--- START ---
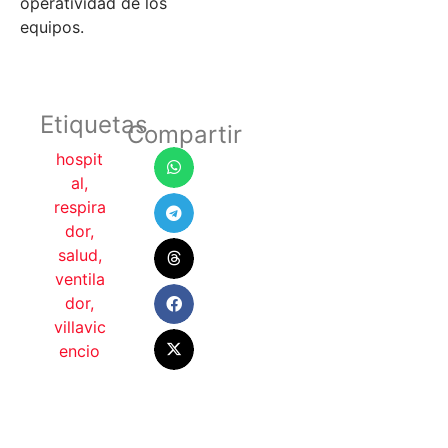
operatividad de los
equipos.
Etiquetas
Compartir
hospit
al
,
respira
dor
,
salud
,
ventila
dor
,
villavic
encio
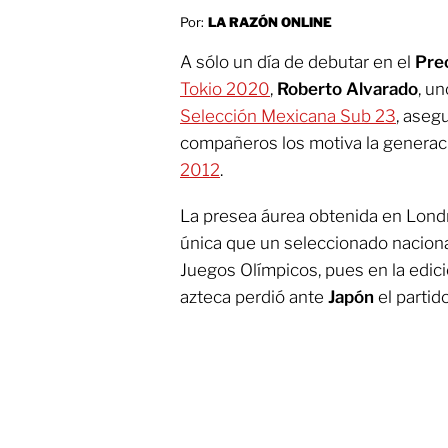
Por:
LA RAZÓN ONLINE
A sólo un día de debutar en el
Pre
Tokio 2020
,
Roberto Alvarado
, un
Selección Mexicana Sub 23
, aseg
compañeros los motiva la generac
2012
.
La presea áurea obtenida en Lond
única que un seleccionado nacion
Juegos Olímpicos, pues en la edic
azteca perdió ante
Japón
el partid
--- END ---
--- START ---
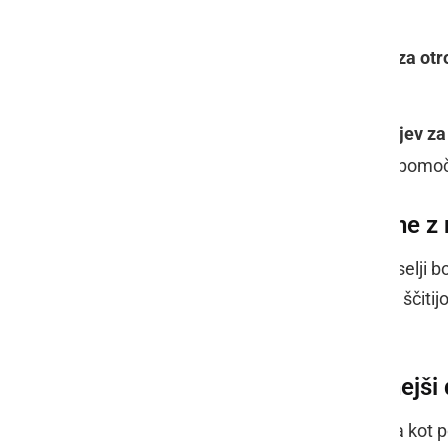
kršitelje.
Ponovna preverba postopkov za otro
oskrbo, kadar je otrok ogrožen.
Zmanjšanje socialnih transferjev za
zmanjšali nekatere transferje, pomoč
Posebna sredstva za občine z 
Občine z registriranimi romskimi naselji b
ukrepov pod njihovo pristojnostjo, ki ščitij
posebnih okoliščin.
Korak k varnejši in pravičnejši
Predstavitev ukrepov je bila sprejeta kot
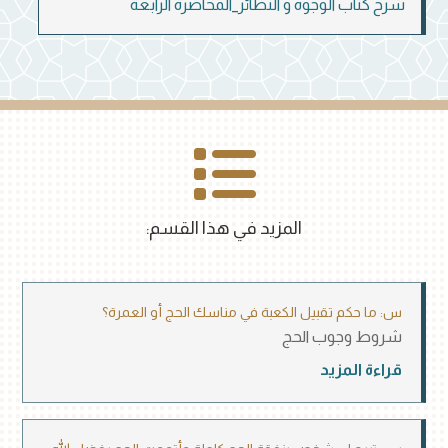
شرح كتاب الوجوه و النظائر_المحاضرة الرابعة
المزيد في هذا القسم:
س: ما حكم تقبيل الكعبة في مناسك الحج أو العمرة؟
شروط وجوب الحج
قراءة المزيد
--- END ---
*Assignment*.
Look above for the line holding "Ponovna preverba postopkov za otro" and output everything from it down to the line holding "قراءة المزيد", both ends included, exactly and without images.

*Output*.
Ponovna preverba postopkov za otro
oskrbo, kadar je otrok ogrožen.
Zmanjšanje socialnih transferjev za
zmanjšali nekatere transferje, pomoč
Posebna sredstva za občine z 
Občine z registriranimi romskimi naselji b
ukrepov pod njihovo pristojnostjo, ki ščitij
posebnih okoliščin.
Korak k varnejši in pravičnejši
Predstavitev ukrepov je bila sprejeta kot
شرح كتاب الوجوه و النظائر_المحاضرة الرابعة
المزيد في هذا القسم:
س: ما حكم تقبيل الكعبة في مناسك الحج أو العمرة؟
شروط وجوب الحج
قراءة المزيد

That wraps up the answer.